Virtual Accountant | Filing Deadlines For Source Deductions
When the most important things that an entrepreneur can keep in mind as soon as they start paying themselves a salary, or when they get their first employee, is ensuring they are calculating the correct source deductions says, virtual accountant. If not, they may find that they are facing a payroll audit that can negatively impact their business finances.
One of the first things that an entrepreneur should keep in mind, that as soon as they start paying themselves or employees’ salaries or wages, they need to be calculating the correct source deductions and withholding them from those paychecks. Many entrepreneurs believe that even though they may take a salary, since they are the business owner that they are exempt from source deductions and this is untrue says, virtual accountant. All employment income regardless of who is on the receiving end must have all the appropriate source deductions withheld. This means not only the employee CPP but also the employer CPP amounts, EI and income tax need to be accounted for.
Not only is it important for an entrepreneur to ensure that they are withholding the correct source deductions, but they also need to be submitting their payroll remittances to Canada revenue agency on time. Most small businesses are required to submit payroll remittances on a monthly basis, on the fifteenth day of the month. Whichever month a payroll was issued in, the source deductions are due the fifteenth day of the following month. That means, for any payroll issued in January, the source deductions are due 15 February for example.
A virtual accountant recommends that entrepreneurs do not wait until the fifteenth day of the month to make those payments, and it is far more efficient to submit source deductions at the same time as payroll. By doing this, entrepreneurs can ensure that they are never risking a late payment and that they will never miss calculating the source deductions. Since he will be running payroll and calculating the source deductions at the same time, they can kill two birds with one stone they using the same figure 2 submit payroll remittances.

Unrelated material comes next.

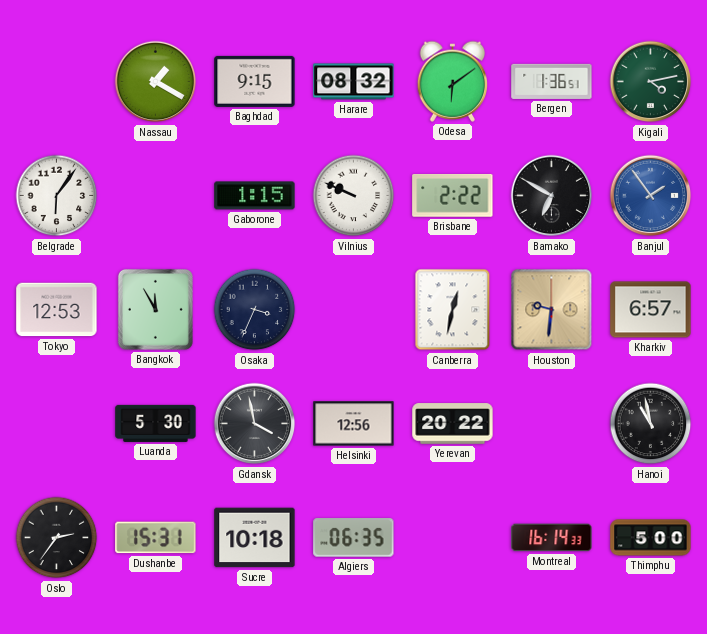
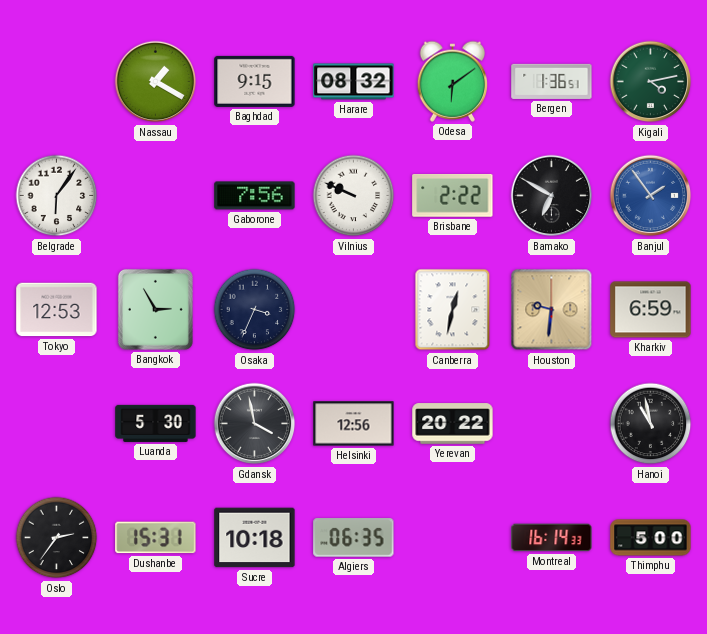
Gaborone: 1:15 -> 7:56
Bangkok: 11:55 -> 2:55
Kharkiv: 6:57 -> 6:59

It is also important that an entrepreneur is very careful with their source deductions calculation because as long as they are making regular source deductions payments, Canada revenue agency will not tell an entrepreneur if they have underpaid those source deductions. The reason why is because the Canada revenue agency does not do the calculation until an entrepreneur has submitted their T4 slip. Then, if they notice that the amount of money that they have paid versus the amount of money that they should pay does not match up, the best-case scenario is Canada revenue agency will send a letter requesting payment, and in the worst-case scenario trigger a payroll audit.
A business owner can simply avoid triggering a payroll audit by ensuring that there T4 and T5 slips are filed on time and that they are paying payroll remittances on time and in full every single month.
Virtual Accountant | Filing Deadlines For Source Deductions
If an entrepreneur is not sure when or how to file their T4 and T5 slips properly say virtual accountant, they could end up triggering a payroll audit from Canada revenue agency. If that is the case, all grey area transactions could be scrutinized, and be assessed for additional taxes as well as interest payments. Since half of all Canadian entrepreneurs fail by year five, and 29% of those failed entrepreneurs say the reason why their business failed was that they ran out of money, entrepreneurs can actually cause their business to fail if they trigger a payroll audit.
An entrepreneur should ensure that they are paying the correct source deductions and remitting payroll remittances to Canada revenue agency monthly. However, if when an entrepreneur files their T4 slips at the end of February, they may discover that they have accidentally underpaid their source deductions. If this is the case, an entrepreneur has a couple of options to avoid triggering a payroll audit. The first option is to simply make a payment for the amount that they are short. If an entrepreneur is not financially able to make that payment, they could request help from their virtual accountant to reclassify all of their income as a shareholder loan or dividends. That way, all of the payroll remittances they have already submitted themselves, can be reclassified to their employees. This may be enough to help an entrepreneur avoid being short on their payroll remittances.
However, even the best intentions mean that an entrepreneur may be faced with a payroll audit. If this is the case, the virtual accountant recommends that an entrepreneur is proactive in order to help themselves have clean statements so that an auditor may go easy on the entrepreneur. For example, prior to their audits, an entrepreneur along with their virtual accountant should assess all of the personal benefits that an entrepreneur has claimed. If there are any amounts that they have taken that have not been attributed to their T4 for T5 slips, they should be attributed to their shareholder loan account before the auditor sees the financial statements. That way, the auditor will be able to see that the entrepreneur is credible and being upfront and honest about the amounts that they did not initially claim. That can help an auditor be lenient when looking at grey area transactions and give the entrepreneur the benefit of the doubt.
When the auditor reviews the bank statements and credit card statements of the business, they are going to be not only assessing all of the personal benefits that an entrepreneur has taken out of the business ensure they have properly attributed but also they are going to be looking to see if there are any amounts that were paid to individuals that should have in fact been employees with source deductions taken off of their checks and sent off to Canada revenue agency.
In order to help an entrepreneur ensure that they do not have to go through a payroll audit, and potentially end up paying taxes on business transactions, is for an entrepreneur to ensure that they always file their T4 and T5 slips by the end of February at the latest, that they are calculating the correct amount of source deductions and paying them on time.